Dr Anthony Giorgi, Hong Kong Head Athletics Coach, and the HKSI’s biomechanics team, presented on their “8m Project” initiated in 2013, which targets at lifting the promising long jumper Chan Ming-tai to break the eight-metre-record. They also illustrated the theories and introduced the sports technology applied that successfully helped Chan leap progressively and, eventually, become the first-ever Hong Kong athlete jumping beyond eight-metre and reaching the world class level.
The third speaker, Professor Masahiko Kimura, Chair of Coach Development Committee, All Japan Judo Federation, began his presentation by stating the difficulties faced by the Japan Judo Team in recent years, especially their unexpected failure at the 2012 London Olympics. He then went on to share how they tackled the problems and reinforced their competitiveness subsequently through a wide range of scientific support and strategic planning to win back their victory at the 2016 Rio Olympics.
Dr Yuan Shoulong, Director of Training Department, China National Sports Association, took a more macroscopic approach and spoke on China Team’s Olympic experience and then explained further by showcasing China Women’s Volleyball Team’s comprehensive preparation that led to their victory at the last Olympics. He also outlined a few training theories applied on athletes to improve their performance and lastly concluded by sharing some expectations and challenges ahead for the 2020 Tokyo Olympics.

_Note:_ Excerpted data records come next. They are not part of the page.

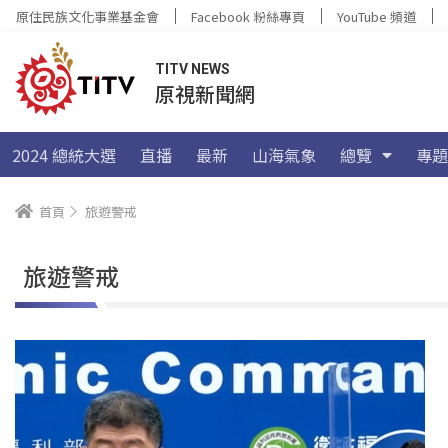
原住民族文化事業基金會
Facebook 粉絲專頁
YouTube 頻道
TITV NEWS
原視新聞網
2024 總統大選
直播
最新
山海氣象
總覽
專題
首頁
旅遊警戒
旅遊警戒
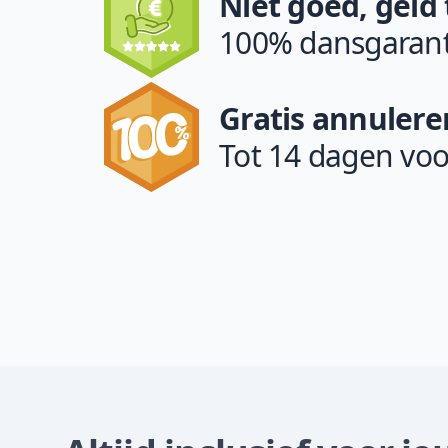
Niet goed, geld
100% dansgarant
Gratis annulere
Tot 14 dagen voo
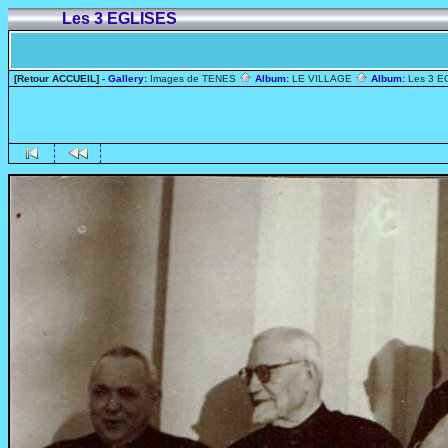
Les 3 EGLISES
[Retour ACCUEIL]
- Gallery:
Images de TENES
Album:
LE VILLAGE
Album:
Les 3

The last speaker was Mr Shen Jinkang, Hong Kong Head Cycling Coach, who shared the tremendous effort the Hong Kong Cycling Team made for the last Olympics and exchanged his opinions with the audience on the relationship between medal results, training techniques, sports science, coaching team, as well as the influence from the Government, community and athletes per se. Based on his review on the last Olympics, he also talked about some key improvements to be made at the 2020 Tokyo Olympics.
This year’s Conference brought together over 200 coaches and sport science experts from Hong Kong and mainland China.